California’s e-voting systems are full of holes

Public hearing today will discuss security flaws

Democracy has taken another blow in the US where a team of investigators has found fundamental security flaws in all the e-voting systems it tested in California.

The tests were carried out over the last two months as part of a review of e-voting by California Secretary of State Debra Bowen.

According to the Californian government website the review was “designed to restore the public's confidence in the integrity of the electoral process and … ensure that California’s voters are being asked to cast their ballots on machines that are secure, accurate, reliable, and accessible.”

But it has achieved exactly the opposite.

A public hearing on the report is being held today in the State capital, Sacremento.

The team of investigators, led by Matt Bishop from the Davis University of California, concluded that “the security mechanisms provided for all systems analysed were inadequate to ensure accuracy and integrity of the election results.”

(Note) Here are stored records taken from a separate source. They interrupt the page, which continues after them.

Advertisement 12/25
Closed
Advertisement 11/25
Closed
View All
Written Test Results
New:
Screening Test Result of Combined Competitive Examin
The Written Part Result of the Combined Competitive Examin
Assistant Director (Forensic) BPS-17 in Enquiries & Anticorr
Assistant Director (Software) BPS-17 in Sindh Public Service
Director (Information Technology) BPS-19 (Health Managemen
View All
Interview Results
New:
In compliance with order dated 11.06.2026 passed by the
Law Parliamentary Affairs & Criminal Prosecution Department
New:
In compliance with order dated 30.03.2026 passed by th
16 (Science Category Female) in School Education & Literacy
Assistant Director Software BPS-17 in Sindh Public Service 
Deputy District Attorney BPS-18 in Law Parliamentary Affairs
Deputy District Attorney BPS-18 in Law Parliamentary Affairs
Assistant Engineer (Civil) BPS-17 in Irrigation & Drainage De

Bishop’s team was able to forge voter cards and manipulate counts from voting terminals and even the reports from servers which aggregate results. They found terminals and servers where they could overwrite firmware, run malicious code and even undo screws on protective locks to gain access to the innards of voting machines.

“Many of the components tested appear to have been hardened by taking their basic design and adding security features,” Bishop reported. “As a result, the testers were able to exploit inconsistencies between the protective mechanisms and that which they were intended to protect.”

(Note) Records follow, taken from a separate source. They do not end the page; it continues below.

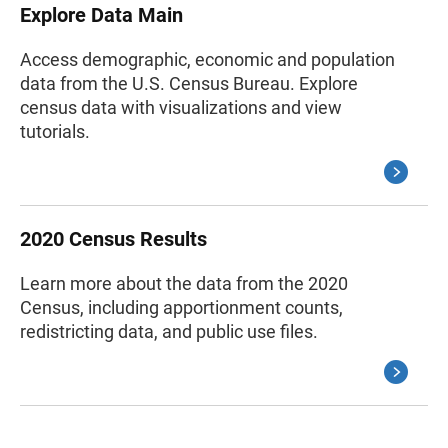
Explore Data Main
Access demographic, economic and population
data from the U.S. Census Bureau. Explore
census data with visualizations and view
tutorials.
2020 Census Results
Learn more about the data from the 2020
Census, including apportionment counts,
redistricting data, and public use files.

The systems tested were supplied by Sequoia, Diebold and Hart InterCivic. Systems supplied by Election Systems and Software arrived too late to test.

Bishop said his researchers were impeded in obtaining sufficient security data to carry out their tests and recommends in his report that in future all vendors be compelled to provide all the source code and documentation for their systems before testing commences.

“All team members felt that they lacked sufficient time to conduct a thorough examination, and consequently may have missed other serious vulnerabilities,” reported Bishop.